Quelques heures avant notre interview de Jennifer Cardini, le site de référence techno Resident Advisor postait un article qui a remué le petit monde des musiques de danse : l'annonce de la fin des RA Polls, le classement de fin d'année des contributeurs du site. La raison invoquée ? Le manque de diversité des lauréats, pas assez représentatifs selon l'équipe RA des racines noires, queers, déclassées et marginales de la house et de la techno. 


Cette décision a fait écho chez beaucoup de Français aux réactions indignées de nombreux fans de Laurent Garnier, ulcérés que leur DJ préféré passe "Porcherie" des Bérurier Noir et son refrain anti-FN lors d'un set au Rex Club. Pour eux, la techno n'a pas de couleur politique, et un DJ n'a pas à donner de consigne de vote à ses auditeurs d'un soir. Prise de tête Facebook assez anecdotique en elle-même mais révélatrice d'une chose jusqu'ici passée sous les radars : une bonne partie des vingtenaires néo-clubbers ne voient pas de problème à être aussi branché ecstas et Robert Hood que saucisson pinard et Marine Le Pen. 
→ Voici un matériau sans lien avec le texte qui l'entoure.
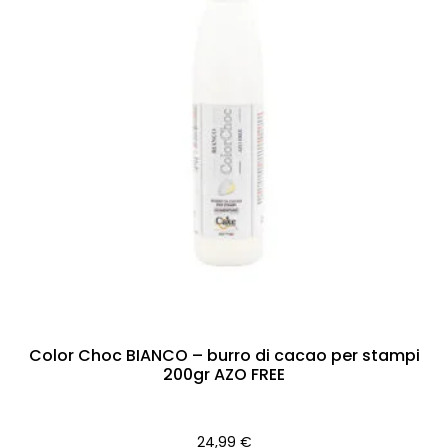
Color Choc BIANCO – burro di cacao per stampi
200gr AZO FREE
24,99
€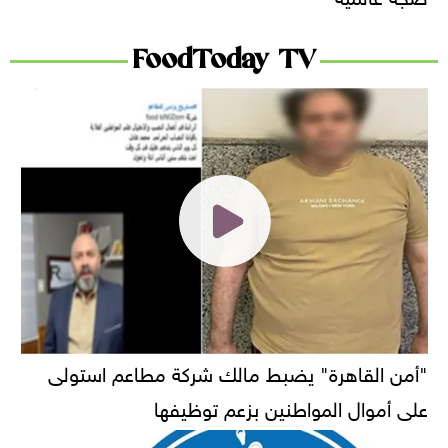
FoodToday TV
"أمن القاهرة" يضبط مالك شركة مطاعم استولى
على أموال المواطنين بزعم توظيفها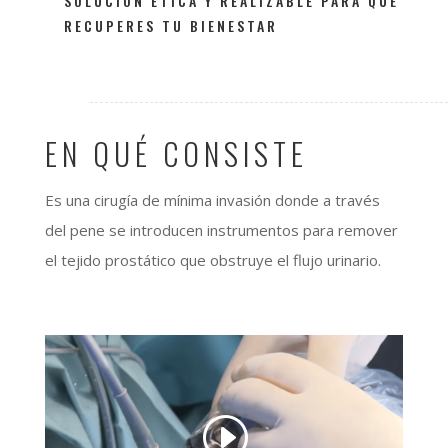
SOLUCIÓN ÉTICA Y REALIZABLE PARA QUE
RECUPERES TU BIENESTAR
EN QUÉ CONSISTE
Es una cirugía de mínima invasión donde a través
del pene se introducen instrumentos para remover
el tejido prostático que obstruye el flujo urinario.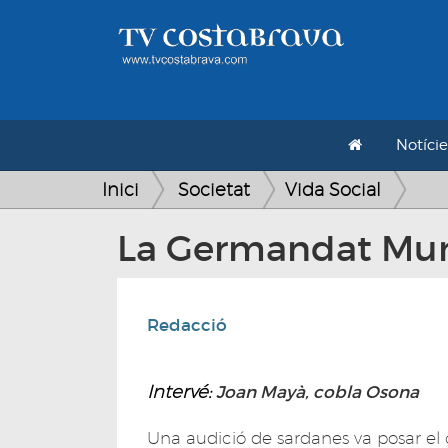
Notície
Inici
Societat
Vida Social
La Germandat Mund
Redacció
Intervé:
Joan Mayà, cobla Osona
Una audició de sardanes va posar el c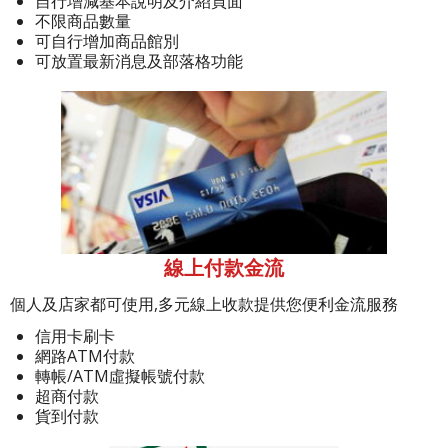
自行增減基本說明及介紹頁面
不限商品數量
可自行增加商品館別
可放置最新消息及部落格功能
線上付款金流
個人及店家都可使用,多元線上收款提供您便利金流服務
信用卡刷卡
網路ATM付款
轉帳/ATM虛擬帳號付款
超商付款
貨到付款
Un rapprochement impensable à l'époque où Cardini, Chloé, Smagghe et leurs potes faisaient du Pulp, petit club lesbien des Grands Boulevards, un laboratoire où l'on mélangeait cold-wave, house, techno, filles aux cheveux courts et frêles mecs aux cheveux longs, dont on n'a pas encore fini de recenser toutes les retombées dans la musique électronique d'aujourd'hui. 

Lorsqu'on l'appelle, Jennifer Cardini est très loin de tout ça. Plus précisément quelque part à Berlin, occupée à préparer son départ à Miami, où elle partagera l'affiche avec Red Axes, Roman Flugel et Moscoman le 9 décembre prochain.


Autrement dit une bonne partie de la famille des producteurs qu'on a regroupés sous l'appellation moitié blagueuse-moitié sérieuse "cold rave". Plus à l'aise à parler de Sheffield que d'Ibiza, à enchaîner un extended mix de New Order et une galette de DJ Stingray qu'à empiler les morceaux house-qui-fait-lever-les-bras, porteurs du flambeau des minorités dans la musique de club, héritiers par ricochet d'une part de l'héritage punk, ils ont émergé dans le sillage du bouillon de cultures du Pulp, dont Jennifer Cardini est une des représentantes les plus emblématiques.

Pourtant, lorsqu'on l'interroge sur son rôle dans toute l'affaire, la productrice minimise la portée de son influence. La boss de Correspondant préfère se placer en artisan.e du disque, tour à tour productrice, DA, DJ et organisatrice de soirée qu'en porte-voix d'une cause ou d'une communauté. 


"Je regrette la diversité qu'on avait au Pulp, où il y avait un mélange de classes, des riches, des pauvres, des blancs, des blacks des beurs" concède-t-elle, sans aller plus loin dans la diatribe. La curatrice préfère parler de la musique qu'elle aime et de celle qu'elle sort, là aussi sans distinction de genres ou de couleurs, de l'italo-disco que ses parents écoutaient à la maison - "j'ai mis du temps à y revenir, comme tous les ados je me suis construite en réaction aux goûts de mes parents" - à ses premiers amours new-wave, puis au choc lors de sa découverte de Drexciya et des  premières compils Warp, le label qu'elle cite comme modèle de Correspondant : intelligence, audace, back-catalogue hyper varié mais identité forte.  

C'est ce qui ressort de la demi-heure de conversation que la plus ancienne résidente du Rex (13 ans au compteur pour sa résidence Correspondant) nous accorde : une versatilité de goûts, d'accointances et d'influences  trop importante pour qu'elle se revendique d'un îlot ou d'une chapelle, à part peut-être celle du décloisonnement entre les gens et les genres (musicaux ou autre). Aussi à l'aise lorsqu'elle évoque Ivan Smagghe que Laurent Garnier, elle laisse à DJ Sprinkles et The Black Madonna le rôle de gardiens du temple de l'âme sacrée et des galettes / tables de la loi de la house. 

En habituée du circuit, confiante en sa force et en celle de sa musique, elle préfère continuer à regarder le futur comme il se dessine et à préparer le terrain pour ceux qui suivront plutôt que de faire vivre un passé millésimé et fantasmé par certains producteurs d'aujourd'hui : "tu sais moi, le courant revivalist qu'on connaît depuis quelques années, je n'ai rien contre, au contraire. Mais les disques qu'ils passent, je les ai joués au moment où ils sortaient. Du coup aujourd'hui, je préfère essayer d'imaginer la suite."


Un petit coup d'école amical aux collectionneurs de timbres ? Et bah sans doute.